Keyboard shortcuts

Press or to navigate between chapters

Press S or / to search in the book

Press ? to show this help

Press Esc to hide this help

Incidents

CSM groups related findings into Incident objects so operators see one escalating story per account, mailbox, or process instead of a stream of unrelated findings. Original findings are not mutated or suppressed – the Incident is layered on top.

Lifecycle

StatusMeaning
openActive. New findings for the same correlation key keep merging in.
containedOperator marked under control. Findings still merge in window.
resolvedClosed. Future findings start a new incident.
dismissedFalse positive. Future findings start a new incident.

Resolved and dismissed incidents are pruned 30 days after their last update. Open and contained incidents are never auto-pruned by the retention loop, but they may be auto-resolved by the per-kind idle threshold described under “Auto-close” below.

Auto-close

To stop the open-incident backlog from growing without bound on busy hosts, the daemon scans Open / Contained incidents shortly after startup and then once an hour, auto-resolving any whose updated_at exceeds the per-kind idle threshold. A live sweep closes at most 1000 stale incidents at a time; if more stale incidents remain, follow-up sweeps run every 30 seconds until the backlog drains. Dry-run sweeps still scan the full set so the counters show every would-close decision. Auto-resolved incidents carry closed_by: "auto:stale" and an incident_auto_closed action in their timeline so reporting can distinguish them from operator closes.

Defaults (configurable in csm.yaml):

incidents:
  auto_close:
    enabled: true            # set false to disable
    dry_run: false           # set true to log decisions without writing back
    by_kind:
      mailbox_takeover: 24h
      credential_spray: 24h
      web_attack: 24h
      web_account_compromise: 168h

Kinds absent from by_kind are never auto-closed. The default map omits host_integrity_risk, host_takeover, and post_exploit_process because those host-level incidents should stay open until an operator reviews them. host_takeover is the compound escalation raised when any two of three host-takeover legs (a new uid-0 account, a planted suid binary, an outbound connection to a bad ASN) are correlated for the same host inside the merge window.

If a fresh finding for the same correlation key arrives after the auto-close, the merge-window stale-binding logic creates a new open incident – nothing about auto-close blocks re-detection. History is preserved on the closed record.

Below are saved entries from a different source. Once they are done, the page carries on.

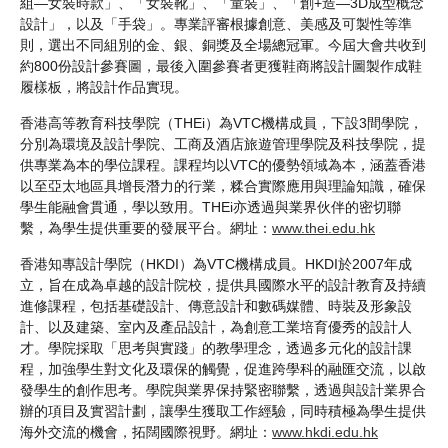
組—女裝時款」、「女裝靴」、「童裝」、「創+造—3D成型概念
設計」，以及「手袋」。專業評審根據創意、美感及可製性等準
則，選出不同組別的金、銀、銅獎及全場總冠軍。今屆大會共收到
約800份設計參賽圖，最後入圍參賽者更獲鞋商將設計圖製作成鞋
履樣板，將設計作品實現。
香港高等教育科技學院（THEi）為VTC機構成員，下設3間學院，
分別為環境及設計學院、工商及酒店旅遊管理學院及科技學院，提
供專業為本的學位課程。課程均以VTC的優勢領域為本，涵蓋香港
以至亞太地區具增長潛力的行業，糅合實際應用與理論知識，確保
學生能融會貫通，學以致用。THEi亦透過與業界伙伴的密切聯
繫，為學生提供重要的發展平台。網址：
www.thei.edu.hk
香港知專設計學院（HKDI）為VTC機構成員。HKDI於2007年成
立，旨在成為卓越的設計院校，提供具國際水平的設計教育及持續
進修課程，包括基礎設計、傳意設計和數碼媒體、時裝及形象設
計、以及建築、室內及產品設計，為創意工業培育優秀的設計人
才。學院採取「思考與實踐」的教學理念，透過多元化的設計課
程，加強學生對文化及環保的觸覺，促進跨學科的融匯交流，以啟
發學生的創作思考。學院與業界保持緊密聯繫，透過與設計業界合
辦的項目及實習計劃，讓學生獲取工作經驗，同時積極為學生提供
海外交流的機會，拓闊國際視野。網址：
www.hkdi.edu.hk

Tuning on high-volume hosts. Each by_kind threshold is the idle time before a kind auto-resolves; they are independent and operator-set. A host under sustained brute-force keeps a large open set mostly from the longer-lived kinds (web_account_compromise defaults to 168h). If the open-incident count is higher than you want to triage, shorten the relevant by_kind entry (e.g. web_account_compromise: 72h) rather than disabling auto-close. The closed records are retained 30 days regardless, measured from when the incident resolves, so shortening the threshold also moves the eventual prune point earlier relative to the last finding. Auto-close still keeps a resolved record for follow-up instead of deleting history at close time.

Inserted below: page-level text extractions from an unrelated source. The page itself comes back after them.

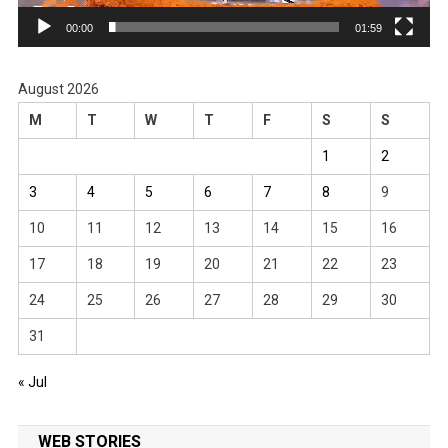
00:00
01:59
August 2026
M
T
W
T
F
S
S
1
2
3
4
5
6
7
8
9
10
11
12
13
14
15
16
17
18
19
20
21
22
23
24
25
26
27
28
29
30
31
« Jul
WEB STORIES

Metrics: csm_incidents_auto_closed_total and csm_incidents_auto_close_dry_run_total.

Credential-spray suppression

Without this path, an attacker IP that brute-forces 6500 distinct usernames produces 6500 mailbox_takeover incidents because the correlator keys on the mailbox, not the source IP. The spray-suppression detector tracks the distinct-mailbox set per source IP across the merge window and, once an IP exceeds distinct_mailboxes, opens a single credential_spray super-incident keyed on the IP. Subsequent findings from that IP attach to the spray incident’s timeline instead of opening per-mailbox incidents.

Defaults (configurable in csm.yaml):

incidents:
  spray_suppression:
    enabled: false           # default OFF; opt-in
    dry_run: true            # default ON; counters move, routing unchanged
    distinct_mailboxes: 10   # threshold to trip
    severity_escalate_at: 50 # bump severity to CRITICAL at this many
    per_check:
      - email_auth_failure_realtime
      - pam_auth_failure
      - ssh_bruteforce
    max_tracked_ips: 10000
    block_at_severity: ""    # "" detection-only, "high" block on open,
                             # "critical" block on escalation

Setting block_at_severity hands the source IP to the firewall as soon as the spray detector trips at the chosen tier, once spray_suppression.dry_run is false. The detector also requires auto_response.enabled and auto_response.block_ips; the firewall still honors auto_response.dry_run, so a dry-run host logs the would-be block without applying nftables rules. Live accepted requests are recorded on the incident timeline as a credential_spray_block_requested action. Non-live outcomes (dry-run, verdict-allow, already blocked) and failed attempts do not latch the incident, so a later finding can retry after blocking is live again. Concurrent findings for the same incident share one in-flight firewall call, and resolved or dismissed spray incidents do not make new block decisions.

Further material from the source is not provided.